Exercise instructions:
Within the entries below, please retype exactly the lines starting with the line that has "1919年，他进入位于莱" and going on through the line that has "FORZA VERDI", but not the pictures.
--- Record extracts ---
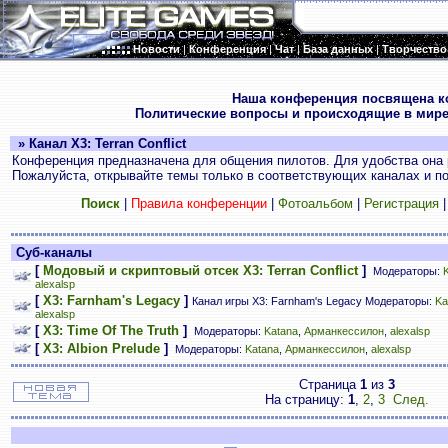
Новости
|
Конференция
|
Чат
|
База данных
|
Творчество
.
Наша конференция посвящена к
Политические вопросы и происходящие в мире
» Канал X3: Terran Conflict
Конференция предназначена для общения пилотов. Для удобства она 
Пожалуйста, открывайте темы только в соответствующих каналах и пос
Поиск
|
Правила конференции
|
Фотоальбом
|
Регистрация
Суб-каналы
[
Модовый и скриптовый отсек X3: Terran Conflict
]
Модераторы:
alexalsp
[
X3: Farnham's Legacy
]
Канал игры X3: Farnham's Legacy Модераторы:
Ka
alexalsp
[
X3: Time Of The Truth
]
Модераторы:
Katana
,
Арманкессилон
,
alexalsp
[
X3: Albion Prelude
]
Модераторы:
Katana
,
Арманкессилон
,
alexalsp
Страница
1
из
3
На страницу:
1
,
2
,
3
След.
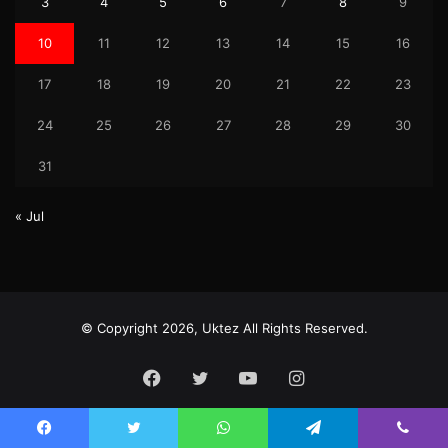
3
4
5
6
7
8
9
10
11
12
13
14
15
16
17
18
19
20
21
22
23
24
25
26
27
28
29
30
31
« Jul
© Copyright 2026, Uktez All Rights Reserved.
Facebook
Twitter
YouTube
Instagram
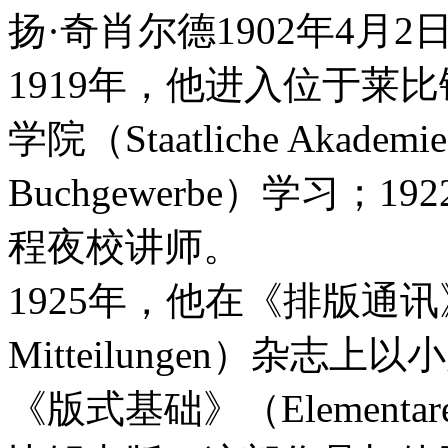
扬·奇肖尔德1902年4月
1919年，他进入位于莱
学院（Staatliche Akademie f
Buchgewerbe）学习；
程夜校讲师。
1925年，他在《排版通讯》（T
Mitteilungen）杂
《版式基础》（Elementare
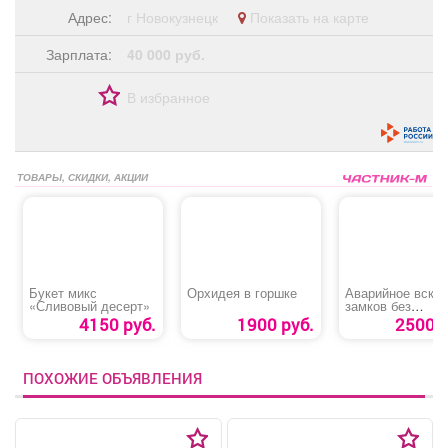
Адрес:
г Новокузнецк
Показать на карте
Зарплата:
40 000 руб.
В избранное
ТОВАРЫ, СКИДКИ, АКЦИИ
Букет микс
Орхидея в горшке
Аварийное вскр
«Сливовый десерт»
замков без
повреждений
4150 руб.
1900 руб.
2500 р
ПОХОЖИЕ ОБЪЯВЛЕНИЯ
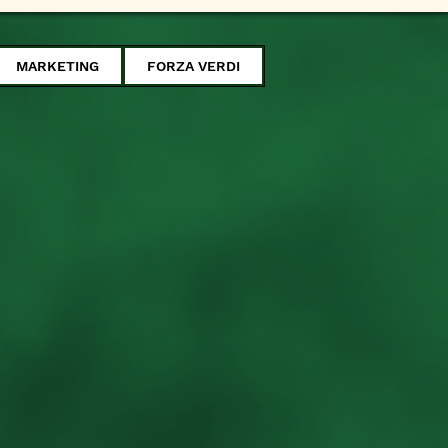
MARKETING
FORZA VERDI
---
--- Record extracts ---
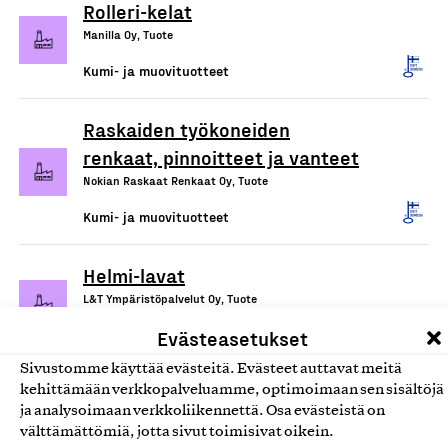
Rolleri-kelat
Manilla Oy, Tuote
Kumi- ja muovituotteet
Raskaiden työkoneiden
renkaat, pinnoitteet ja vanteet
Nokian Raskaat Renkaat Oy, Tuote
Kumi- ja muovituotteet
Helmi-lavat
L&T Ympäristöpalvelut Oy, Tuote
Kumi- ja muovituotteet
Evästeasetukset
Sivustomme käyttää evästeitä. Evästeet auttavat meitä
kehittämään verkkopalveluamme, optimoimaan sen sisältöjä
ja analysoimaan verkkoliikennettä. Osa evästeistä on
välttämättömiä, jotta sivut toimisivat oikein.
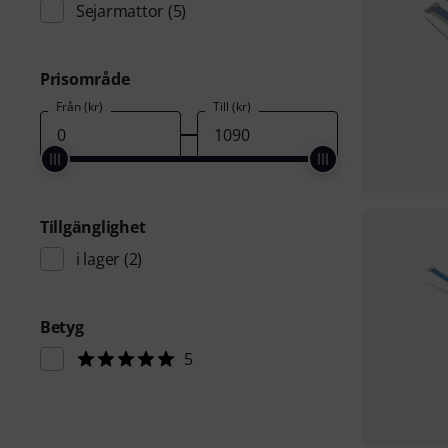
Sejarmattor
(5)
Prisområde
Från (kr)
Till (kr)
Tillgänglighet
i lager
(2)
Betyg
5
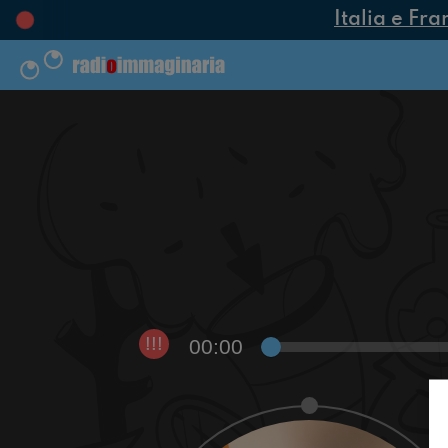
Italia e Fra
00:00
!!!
---
Output of the exercise:
1919年，他进入位于莱
学院（Staatliche Akademie f
Buchgewerbe）学习；
程夜校讲师。
1925年，他在《排版通讯》（T
Mitteilungen）杂
《版式基础》（Elementare
Адрес:
г Новокузнецк
Показать на карте
Зарплата:
40 000 руб.
В избранное
ТОВАРЫ, СКИДКИ, АКЦИИ
Букет микс
Орхидея в горшке
Аварийное вскр
«Сливовый десерт»
замков без
повреждений
4150 руб.
1900 руб.
2500 р
ПОХОЖИЕ ОБЪЯВЛЕНИЯ
MARKETING
FORZA VERDI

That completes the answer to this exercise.